**Aim of the task**
Only the lines in the entries below from the line with "Sports (519, 140)" to the line with "SECTORS (247, 2381)", both included, belong in the answer, transcribed exactly and without pictures.

**Provided material**
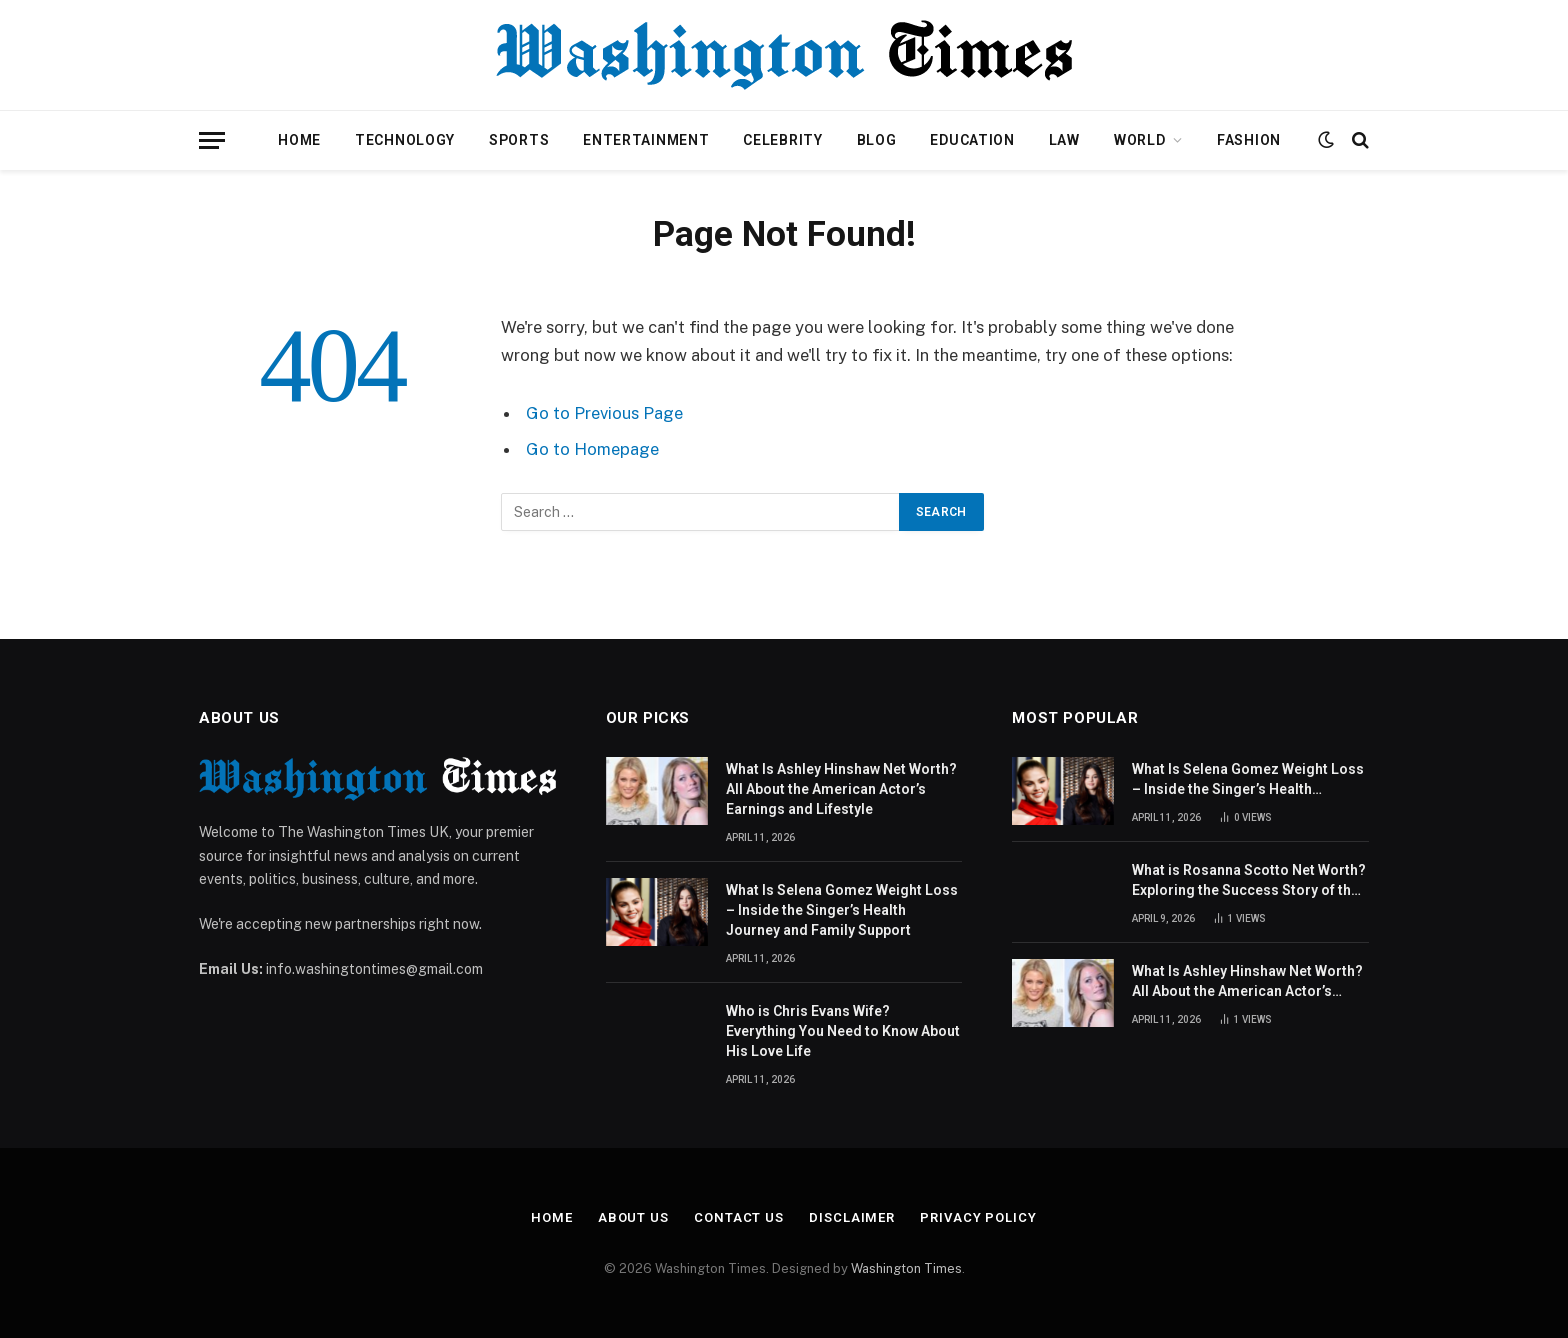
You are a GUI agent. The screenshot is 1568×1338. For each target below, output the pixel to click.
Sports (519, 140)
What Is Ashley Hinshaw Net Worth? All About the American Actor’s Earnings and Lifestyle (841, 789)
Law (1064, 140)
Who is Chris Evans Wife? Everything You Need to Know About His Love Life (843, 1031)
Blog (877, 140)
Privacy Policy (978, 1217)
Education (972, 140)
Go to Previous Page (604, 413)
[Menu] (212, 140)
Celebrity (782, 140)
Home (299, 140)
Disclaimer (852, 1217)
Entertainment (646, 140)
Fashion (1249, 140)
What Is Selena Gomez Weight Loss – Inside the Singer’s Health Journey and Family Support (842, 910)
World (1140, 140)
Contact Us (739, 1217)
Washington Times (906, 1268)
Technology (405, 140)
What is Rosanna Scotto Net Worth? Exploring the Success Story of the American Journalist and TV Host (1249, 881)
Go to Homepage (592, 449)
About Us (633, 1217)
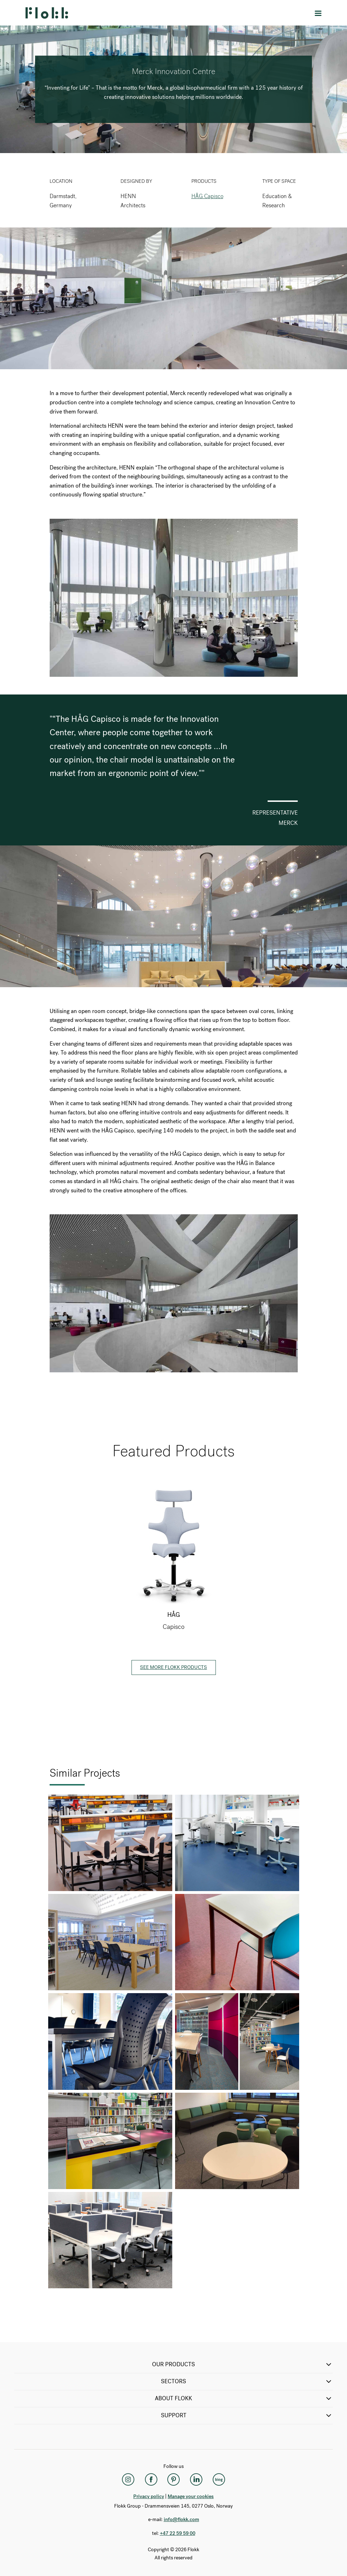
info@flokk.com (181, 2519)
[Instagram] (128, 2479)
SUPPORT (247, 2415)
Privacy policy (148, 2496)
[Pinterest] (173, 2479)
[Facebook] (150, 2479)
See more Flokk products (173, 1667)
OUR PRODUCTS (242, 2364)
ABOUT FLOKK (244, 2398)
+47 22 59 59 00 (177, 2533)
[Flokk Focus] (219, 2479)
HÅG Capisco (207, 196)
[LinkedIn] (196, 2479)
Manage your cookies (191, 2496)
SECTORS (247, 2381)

---

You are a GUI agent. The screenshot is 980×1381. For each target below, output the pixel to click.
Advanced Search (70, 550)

* * *

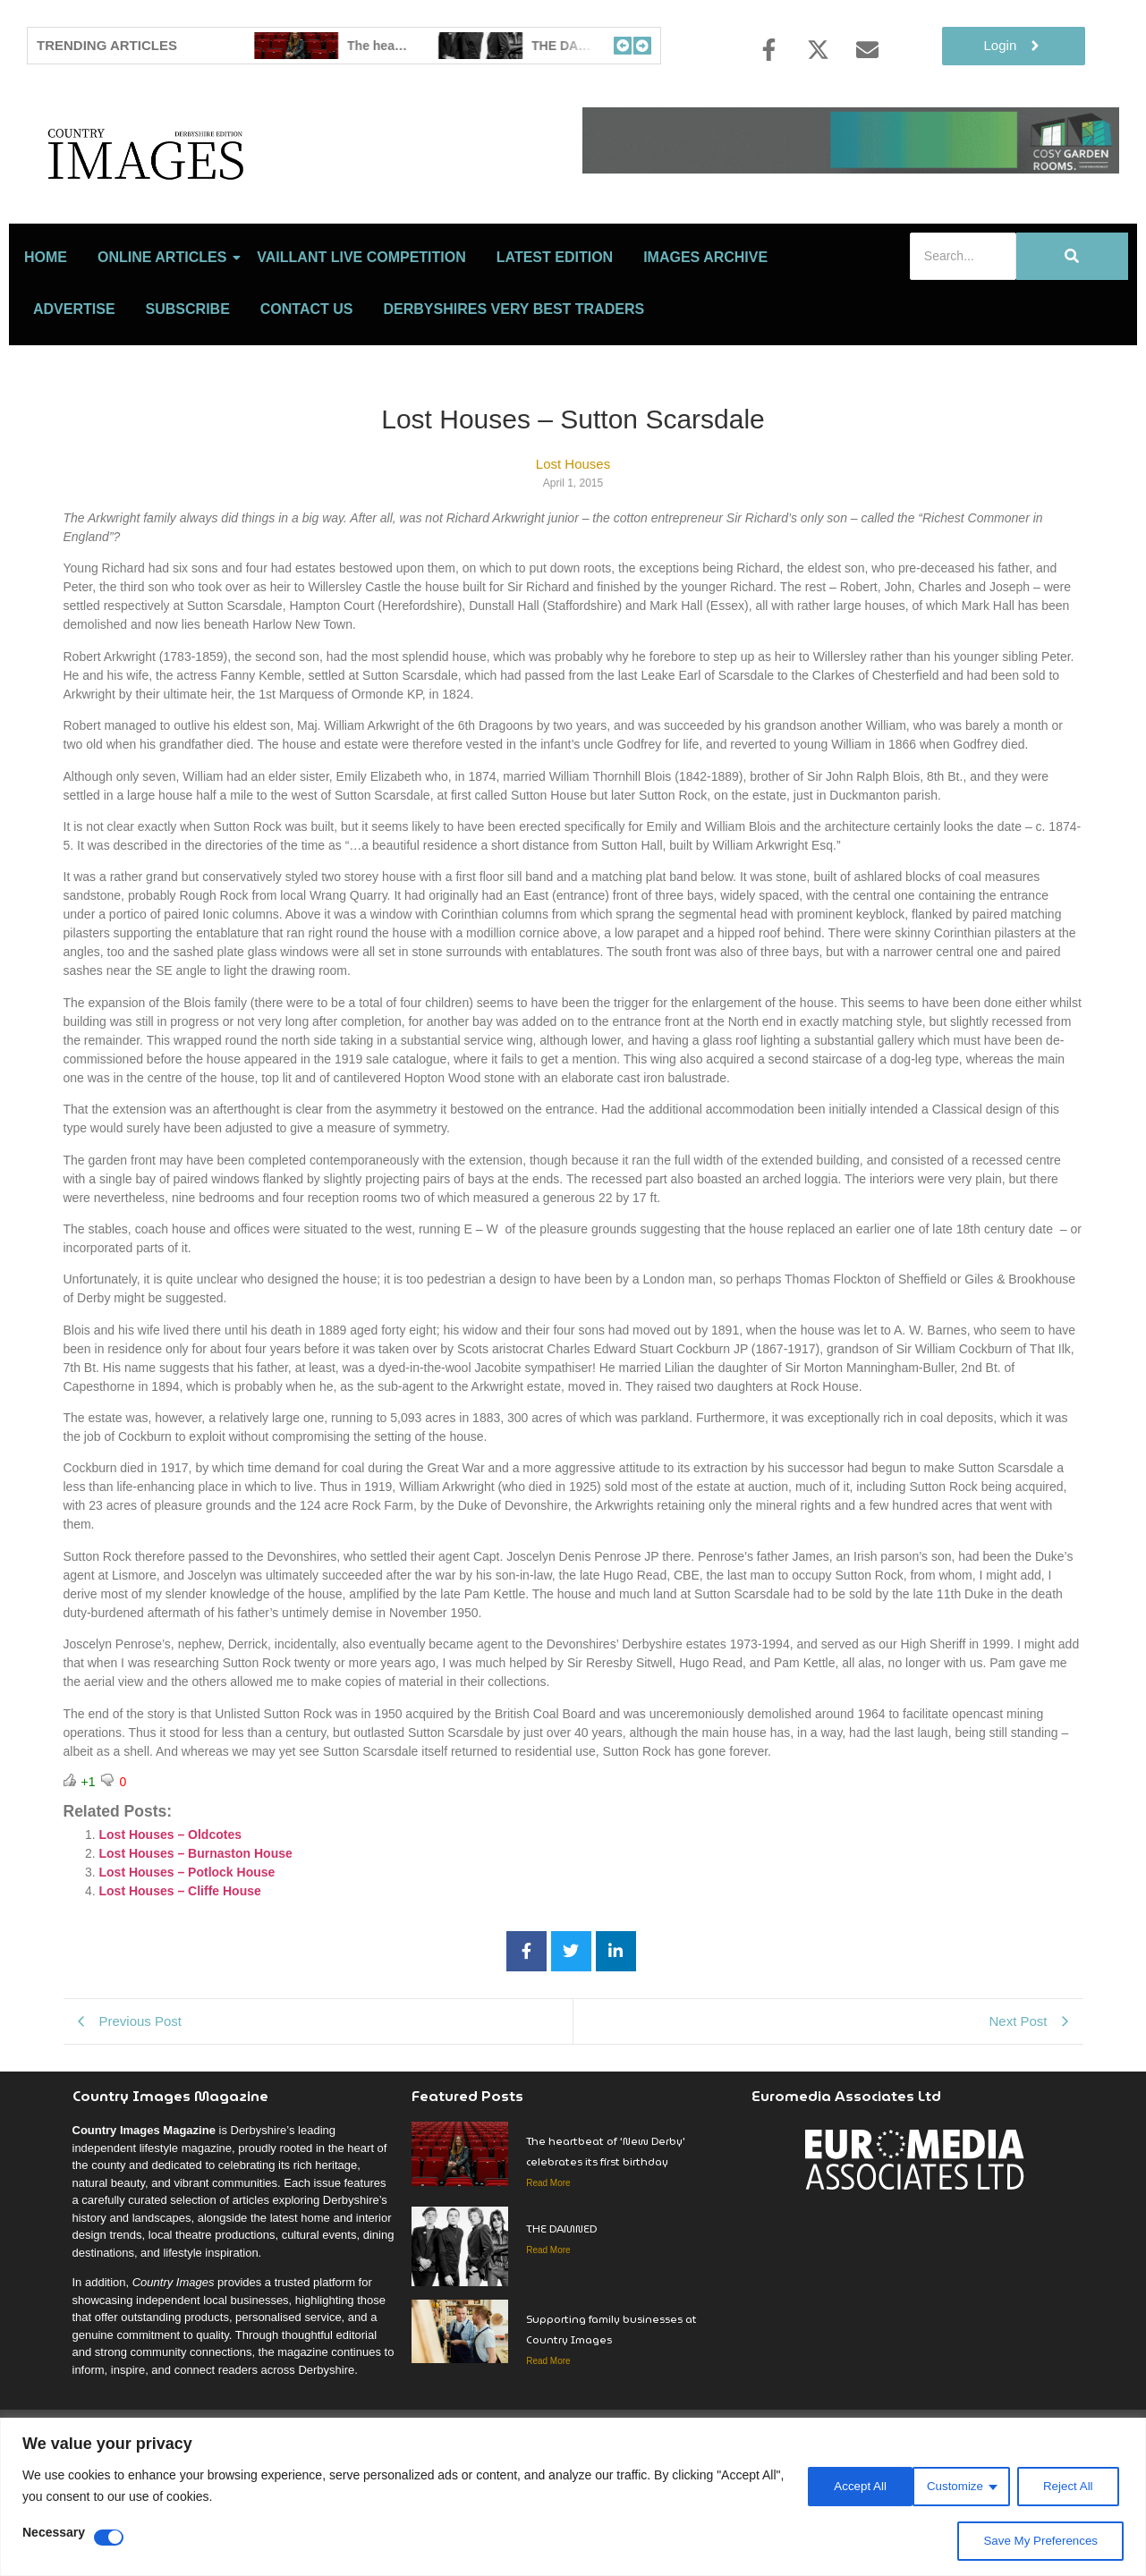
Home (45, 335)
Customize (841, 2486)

**Result for this task**
Sports (519, 140)
What Is Ashley Hinshaw Net Worth? All About the American Actor’s Earnings and Lifestyle (841, 789)
Law (1064, 140)
Who is Chris Evans Wife? Everything You Need to Know About His Love Life (843, 1031)
Blog (877, 140)
Privacy Policy (978, 1217)
Education (972, 140)
Go to Previous Page (604, 413)
[Menu] (212, 140)
Celebrity (782, 140)
Home (299, 140)
Disclaimer (852, 1217)
Entertainment (646, 140)
Fashion (1249, 140)
What Is Selena Gomez Weight Loss – Inside the Singer’s Health Journey and Family Support (842, 910)
World (1140, 140)
Contact Us (739, 1217)
Washington Times (906, 1268)
Technology (405, 140)
What is Rosanna Scotto Net Worth? Exploring the Success Story of the American Journalist and TV Host (1249, 881)
Go to Homepage (592, 449)
About Us (633, 1217)
info@flokk.com (181, 2519)
[Instagram] (128, 2479)
SUPPORT (247, 2415)
Privacy policy (148, 2496)
[Pinterest] (173, 2479)
[Facebook] (150, 2479)
See more Flokk products (173, 1667)
OUR PRODUCTS (242, 2364)
ABOUT FLOKK (244, 2398)
+47 22 59 59 00 (177, 2533)
[Flokk Focus] (219, 2479)
HÅG Capisco (207, 196)
[LinkedIn] (196, 2479)
Manage your cookies (191, 2496)
SECTORS (247, 2381)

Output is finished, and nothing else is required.